Since deleted, post gave public and private key for Adobe incident response team.

Sean Gallagher
9/22/2017, 10:37 PM

Enlarge / Um, yes, that was Adobe PSIRT’s private PGP key on their website. Best get their new public key.

Having some transparency about security problems with software is great, but Adobe’s Product Security Incident Response Team (PSIRT) took that transparency a little too far today when a member of the team posted the PGP keys for PSIRT’s e-mail account—both the public and the private keys. The keys have since been taken down, and a new public key has been posted in its stead.

The faux pas was spotted at 1:49pm ET by security researcher Juho Nurminen:

Nurminen was able to confirm that the key was associated with the psirt@adobe.com e-mail account.

To be fair to Adobe, PGP security is harder than it should be. What obviously happened is that a PSIRT team member exported a text file from PSIRT’s shared webmail account using Mailvelope, the Chrome and Firefox browser extension, to add to the team’s blog. Here’s what that extension looks like:

A screenshot of Mailvelope’s settings panel in Chrome with part of my PGP public key visible. I will not be showing you my private key.

But instead of clicking on the “public” button, the person responsible clicked on “all” and exported both keys into a text file.
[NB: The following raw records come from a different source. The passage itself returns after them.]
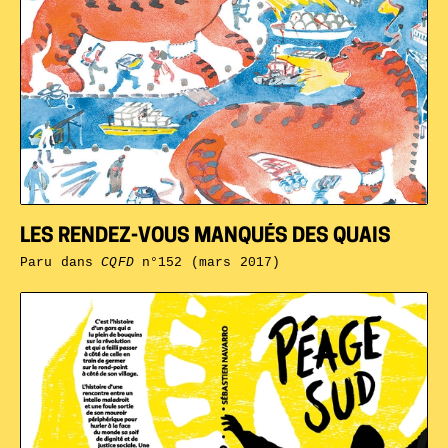
LES RENDEZ-VOUS MANQUÉS DES QUAIS
Paru dans
CQFD
n°152 (mars 2017)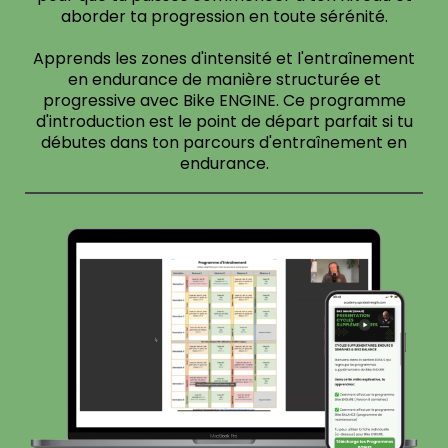
aborder ta progression en toute sérénité.
Apprends les zones d'intensité et l'entraînement
en endurance de manière structurée et
progressive avec Bike ENGINE. Ce programme
d'introduction est le point de départ parfait si tu
débutes dans ton parcours d'entraînement en
endurance.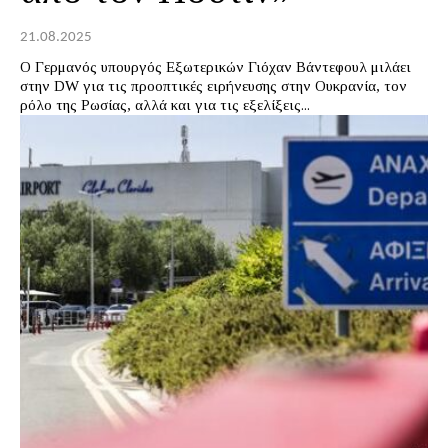
21.08.2025
Ο Γερμανός υπουργός Εξωτερικών Γιόχαν Βάντεφουλ μιλάει
στην DW για τις προοπτικές ειρήνευσης στην Ουκρανία, τον
ρόλο της Ρωσίας, αλλά και για τις εξελίξεις...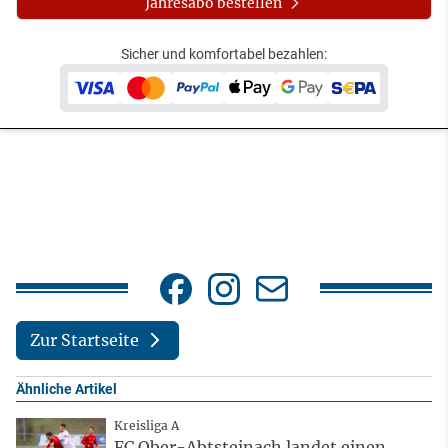
Jahresabo bestellen
Sicher und komfortabel bezahlen:
Zur Startseite
Ähnliche Artikel
Kreisliga A
FC Ober-Abtsteinach landet einen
Then, without realizing the error, the text file was cut/pasted directly to Adobe’s PSIRT blog.

There are many people trying to make PGP communications better, but the fundamental architecture of PGP is such a pain to use that when Ars’ Lee Hutchinson e-mailed PGP creator Phillip Zimmermann in PGP format, Zimmermann refused to read the message that way—because his PGP key was not on his phone:

The newly generated Adobe PSIRT key, by the way, came straight out of GPGtools.